To construct AI systems that can effectively collaborate with humans, a comprehensive model of human behavior is pivotal, however, humans often exhibit suboptimal decision-making. Linking this irrationality to computational limitations, researchers from the Massachusetts Institute of Technology (MIT) and the University of Washington have presented an innovative technique to model the behavior of a human or machine agent even when hampered by unidentified computational constraints.
The eigen model can deduce an agent’s computational limitations by witnessing a limited number of their previous actions, resulting in what the research team tags the agent’s ‘inference budget’. This knowledge can then be applied to forecast the agent’s future conduct.
In a research paper on the subject, the scientists demonstrate the utilization of their method, using it to infer someone’s navigational objectives from their past routes and to predict future moves in chess games. Their proposed approach either matches or outperforms another popular decision-making model.
Athul Paul Jacob, a member of research team emphasized that the seller understanding of human behavior and the capability to deduce goals therein could improve the utility of an AI assistant significantly.
In creating their model, Jacob and his colleagues took inspiration from a previous study of chess players, observing that players spent less time planning for simple moves compared to complex ones.

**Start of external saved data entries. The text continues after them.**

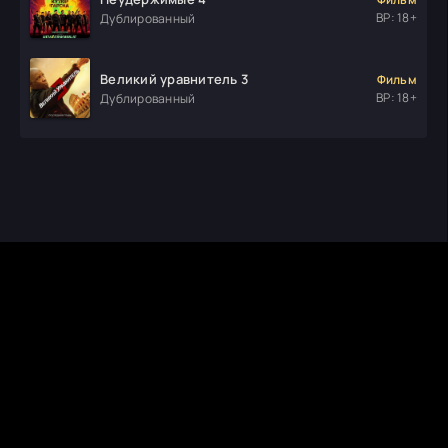
ВР: 18+
Дублированный
Великий уравнитель 3
Фильм
ВР: 18+
Дублированный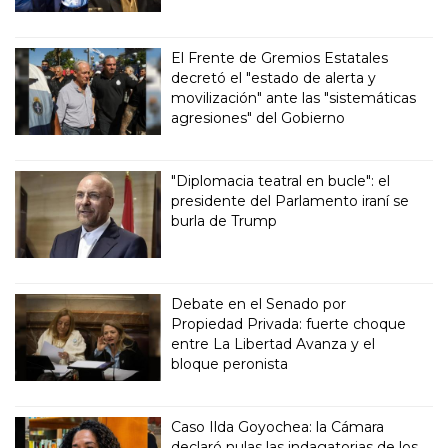
El Frente de Gremios Estatales
decretó el "estado de alerta y
movilización" ante las "sistemáticas
agresiones" del Gobierno
"Diplomacia teatral en bucle": el
presidente del Parlamento iraní se
burla de Trump
Debate en el Senado por
Propiedad Privada: fuerte choque
entre La Libertad Avanza y el
bloque peronista
Caso Ilda Goyochea: la Cámara
declaró nulas las indagatorias de los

From studying the depth of planning, the team was able to infer knowledge about an agent’s decision-making process.
The new model works by running a problem-solving algorithm for a set amount of time, following which, it analyses the decisions made by the algorithm at each stage. By comparing this with the decisions made by the agent in a similar problem-solving situation, the model can judge the point at which the agent ceased planning. This information allows the model to estimate the agent’s ‘inference budget’ or the time the agent spends planning for any problem, enabling prediction of the agent’s future reactions in problem-solving scenarios.
Jacob and his team validated their approach within three different modeling tasks related to navigation, communication and chess-crunching. In each experiment, their method tied with or outperformed popular alternatives. Their behavior model also corresponded well with measures of expertise and task difficulty.
The researchers hope to employ their technique to model planning methods in other domains, including reinforcement learning and aim to continue building on their work to create more effective AI collaborators. This project was partly funded by the MIT Schwarzman College of Computing Artificial Intelligence for Augmentation and Productivity program and the National Science Foundation.